Leo: Ich nehme an, daß du einige Songs auf dem Album bevorzugst; welche hörst du am liebsten und welche sind deine Konzert-Favoriten?
Fabiano:
Mein Favorit auf HLY nennt sich Ephemeris 1679. Nach der Aufnahme mochte ich ihn nicht besonders, weswegen er auch der letzte auf dem Album ist. Nach ein paar Durchläufen liebe ich ihn aber! Ständig läuft er in meinem iPod. Gleiches gilt für Next And Future. Aber live, da finde ich 3 Pieces Of Mosaic, Ianus and Sonic Depth Finder am besten. Schnelle Songs, die nicht zu schwer zu spielen sind und ein gutes Gefühl auf der Bühne verbreiten.

Leo: Wie sieht es für melodischen Death Metal in Italien derzeit aus?
Fabiano:
In Italien gibt es keine Szene für melodischen Death Metal. Das ist ziemlich seltsam, da wir eine Land der melodischen Musik sind, also müßten wir auch bevorzugt melodischen Metal spielen und hören, oder? Am besten zieht derzeit Brutal Grind. Heutzutage allerdings, vor 10 Jahren war das anders, da war’s Power und Progressive Metal. Schauen wir mal, was die Zukunft bringt.
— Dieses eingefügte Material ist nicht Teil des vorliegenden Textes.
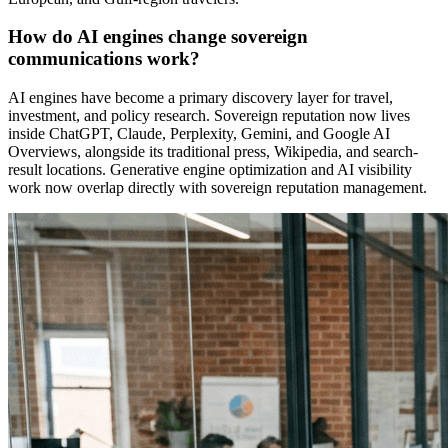
How do AI engines change sovereign
communications work?
AI engines have become a primary discovery layer for travel,
investment, and policy research. Sovereign reputation now lives
inside ChatGPT, Claude, Perplexity, Gemini, and Google AI
Overviews, alongside its traditional press, Wikipedia, and search-
result locations. Generative engine optimization and AI visibility
work now overlap directly with sovereign reputation management.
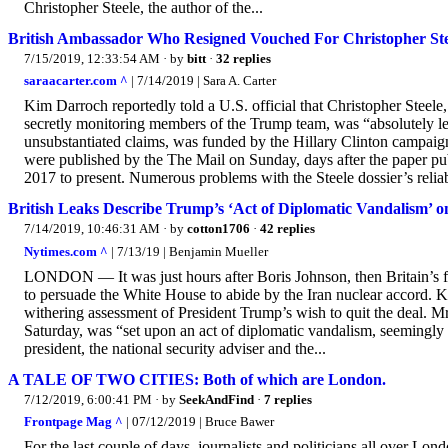
Christopher Steele, the author of the...
British Ambassador Who Resigned Vouched For Christopher Steel
7/15/2019, 12:33:54 AM
· by
bitt
·
32 replies
saraacarter.com ^
| 7/14/2019 | Sara A. Carter
Kim Darroch reportedly told a U.S. official that Christopher Steele, 
secretly monitoring members of the Trump team, was “absolutely legit
unsubstantiated claims, was funded by the Hillary Clinton campa
were published by the The Mail on Sunday, days after the paper p
2017 to present. Numerous problems with the Steele dossier’s reliabi
British Leaks Describe Trump’s ‘Act of Diplomatic Vandalism’ o
7/14/2019, 10:46:31 AM
· by
cotton1706
·
42 replies
Nytimes.com ^
| 7/13/19 | Benjamin Mueller
LONDON — It was just hours after Boris Johnson, then Britain’s for
to persuade the White House to abide by the Iran nuclear accord. Ki
withering assessment of President Trump’s wish to quit the deal. M
Saturday, was “set upon an act of diplomatic vandalism, seemingly
president, the national security adviser and the...
A TALE OF TWO CITIES: Both of which are London.
7/12/2019, 6:00:41 PM
· by
SeekAndFind
·
7 replies
Frontpage Mag ^
| 07/12/2019 | Bruce Bawer
For the last couple of days, journalists and politicians all over Lo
Leo: Spielt ihr denn viele Konzerte? Wie einfach/schwer ist es, in Italien aufzutreten?
Fabiano:
Das ist eine harte Nuß! Nein, wirklich nicht, wir bekommen tausende Probleme, wenn wir live spielen wollen. Ich weiß nicht warum, doch es ist sehr schwierig live zu spielen, seien es kleine Konzerte oder als Support für größere Bands. Organisatoren kümmern sich einen Dreck darum, ob du 10 Jahre aktiv bist und schon drei Alben draußen hast. Wir gehen nicht her und biedern uns an, wir kontaktieren die Veranstalter, sagen ihnen wer wir sind und daß wir spielen wollen, was wir bis jetzt geschafft haben, ob Interesse an Kontakt besteht. Wir haben doch schon ein paar Konzerte gespielt und Bands wie Dark Tranquillity, Sinister, Darkane, Impaled Nazarene, Rage, Orphaned Land, Obscura, Leave’s Eyes etc. unterstützt.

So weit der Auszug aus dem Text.